Sonraki adımın ise Irak'ın kuzeyi ile Suriye'nin kuzeyinin bütünleşmesine yönelik olacağına vurgu yapan Emekli Tuğgeneral Babüroğlu, şunları söyledi:

* İşte bu nokta Barzani'nin hayal ettiği bir nokta. Tırnak içinde söylüyorum Güney Kürdistan ve Batı Kürdistan bütünleşecek onların deyimiyle. Bütünleşince Barzani güdümünde olacağı için onun coğrafyası büyüyecek. Barzani bunu çok istiyor.

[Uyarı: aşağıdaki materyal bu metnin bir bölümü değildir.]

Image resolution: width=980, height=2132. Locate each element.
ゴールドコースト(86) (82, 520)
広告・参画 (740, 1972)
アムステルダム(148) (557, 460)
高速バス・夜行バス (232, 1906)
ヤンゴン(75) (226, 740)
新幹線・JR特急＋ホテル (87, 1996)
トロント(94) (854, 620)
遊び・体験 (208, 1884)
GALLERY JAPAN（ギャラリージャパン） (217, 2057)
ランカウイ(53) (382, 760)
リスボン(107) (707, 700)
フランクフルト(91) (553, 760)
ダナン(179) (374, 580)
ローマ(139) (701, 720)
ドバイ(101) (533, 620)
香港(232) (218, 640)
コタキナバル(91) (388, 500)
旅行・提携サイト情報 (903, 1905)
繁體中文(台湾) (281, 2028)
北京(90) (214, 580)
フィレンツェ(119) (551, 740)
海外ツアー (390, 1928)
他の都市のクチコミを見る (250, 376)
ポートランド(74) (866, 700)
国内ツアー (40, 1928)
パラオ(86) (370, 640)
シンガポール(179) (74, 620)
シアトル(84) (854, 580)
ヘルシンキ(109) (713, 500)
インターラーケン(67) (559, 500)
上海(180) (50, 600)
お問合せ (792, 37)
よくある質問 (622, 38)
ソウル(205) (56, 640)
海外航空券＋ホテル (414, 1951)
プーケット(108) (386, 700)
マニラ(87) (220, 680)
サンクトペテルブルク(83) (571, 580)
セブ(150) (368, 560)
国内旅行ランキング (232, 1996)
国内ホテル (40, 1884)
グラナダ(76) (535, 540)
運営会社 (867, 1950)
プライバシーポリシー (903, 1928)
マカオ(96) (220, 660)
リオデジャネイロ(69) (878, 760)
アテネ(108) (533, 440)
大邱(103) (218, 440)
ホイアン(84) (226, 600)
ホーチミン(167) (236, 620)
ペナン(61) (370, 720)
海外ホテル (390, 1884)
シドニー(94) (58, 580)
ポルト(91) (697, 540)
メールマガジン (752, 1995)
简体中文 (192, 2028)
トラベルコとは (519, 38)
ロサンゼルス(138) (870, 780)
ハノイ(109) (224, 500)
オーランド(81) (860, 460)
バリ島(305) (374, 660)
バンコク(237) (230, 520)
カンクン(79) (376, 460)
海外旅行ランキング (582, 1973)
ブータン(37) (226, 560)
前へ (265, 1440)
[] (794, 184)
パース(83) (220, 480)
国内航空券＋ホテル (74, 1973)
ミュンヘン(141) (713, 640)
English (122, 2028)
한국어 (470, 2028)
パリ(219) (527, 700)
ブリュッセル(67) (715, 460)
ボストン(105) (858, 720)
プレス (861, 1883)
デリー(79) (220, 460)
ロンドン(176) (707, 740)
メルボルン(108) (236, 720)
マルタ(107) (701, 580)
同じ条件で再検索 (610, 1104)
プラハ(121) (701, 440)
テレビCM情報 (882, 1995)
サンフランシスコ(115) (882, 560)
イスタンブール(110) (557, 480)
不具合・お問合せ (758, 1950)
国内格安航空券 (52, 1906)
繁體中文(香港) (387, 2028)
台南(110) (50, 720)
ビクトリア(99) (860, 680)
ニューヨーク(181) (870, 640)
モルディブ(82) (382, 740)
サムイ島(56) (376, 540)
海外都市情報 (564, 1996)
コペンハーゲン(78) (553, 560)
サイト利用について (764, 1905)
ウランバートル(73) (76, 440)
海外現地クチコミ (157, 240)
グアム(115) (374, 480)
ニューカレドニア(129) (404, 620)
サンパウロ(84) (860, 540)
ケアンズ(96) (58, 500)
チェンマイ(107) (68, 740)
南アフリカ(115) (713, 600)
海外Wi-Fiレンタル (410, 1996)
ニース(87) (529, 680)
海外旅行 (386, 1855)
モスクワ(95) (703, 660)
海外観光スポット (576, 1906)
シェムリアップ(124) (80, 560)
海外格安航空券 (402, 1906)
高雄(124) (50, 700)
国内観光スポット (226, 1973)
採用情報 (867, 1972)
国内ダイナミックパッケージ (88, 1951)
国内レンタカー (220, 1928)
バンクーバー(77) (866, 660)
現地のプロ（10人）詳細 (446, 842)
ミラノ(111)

* ABD ve İsrail çok istiyor. Parçalanmış bir Suriye, ABD ve İsrail'e tehdit olmayan Suriye, tehdit olmayan bir Irak. ABD'nin kontrolünde bir bağımsız Kürdistan bölgesi. Daha ileriki safhada da 10-20 yıl sonra tarih sayfalarının nereye evrileceğini tahmin edebiliriz. Doğu Akdeniz'e açılan bir Kürt devleti.

"BİRLEŞME TÜRKİYE'NİN COĞRAFİ BÜTÜNLÜĞÜNE KAST EDER"

* İsrail'in 100 yılın anlaşması denilen anlaşmasının yürürlüğe girmesiyle 2017 referandum kartını masaya koyacaktır. ABD'nin desteğiyle koyacaktır. İşte o zaman Türkiye için daha da büyük tehlike oluşur. Onun için Türkiye, bu kartı masaya koymadan, İsrail'in anlaşması devreye girmeden adımlar atmalı.

* Çünkü bu bütünleşme Türkiye'nin coğrafi bütünlüğüne kast eder. Bu yapı daha sonra tırnak içinde söylüyorum, Kuzey Kürdistan dedikleri Türkiye'nin bir parçası ve Doğu Kürdistan dedikleri İran'ın bir parçasını da içine alan hayali haritanın hedefine ulaşması için çalışacaktır. Bu Türkiye'nin ulusal çıkarlarına ve bekasına olumsuz bir durumdur. Türkiye bunları kabul etmemeli.

* Bunun için de Suriye'nin toprak bütünlüğü, PYD'nin etkisiz duruma getirilmesi gerekir. Barış Pınarı Harekatı'nda güvenli bölge 480 kilometrede oluşturulacaktı. ABD engelledi.

* Türkiye'nin sadece Tel Abyad ile Rasulayn arasındaki yerde 140 kilometrelik bir alanda güvenli bölge oluşturuldu. Bu güvenli bölgeyi de tamamlaması lazım. Türkiye bu yönde adım atmalı.

* Türkiye gecikirse bütünleşme projesi gerçekleşir. Referandum kartı masaya sürülür ve Türkiye dönülemeyecek bir jeopolotik tehditle karşı karşıya kalır.

"ABD, FIRAT'IN DOĞUSUNDAKİ İŞİ BARZANİ'YE VERDİ"

Emekli Tümgeneral Ahmet Yavuz da, Suriye'deki koşulların giderek Barzani lehine döndüğünü ve Barzani'nin de bunu gördüğü için ona uygun adımlar attığını vurguladı.

Referandum döneminde koşulların Barzani için uygun olmadığını dile getiren Yavuz, "Bugün yapsaydı daha farklı durum oraya çıkardı. Hatasını gördü ve uygun zaman geldi diye düşünüyor. ABD Fırat'ın doğusunda bir devlet oluşturmaya çalışıyor ve bunu Barzani'nin patronajına verdi" dedi.

Emekli Tümgeneral Ahmet Yavuz


"SURİYE PARÇALANIRSA YENİ BİR DEVLET ÇIKAR"

Esas meselenin ABD'nin bölgeye ilişkin oyununu görmek olduğuna dikkat çeken Yavuz, "Suriye'yi parçalarsanız başka bir devlet çıkar. Suriye'deki devletçik yarın Irak'taki devletçikle birleşir. Bu coğrafyanın getirdiği konudur, birleşmesini istemiyorsanız, bölgedeki devletlerin statükosunu sağlamanız gerekir" ifadelerinde bulundu.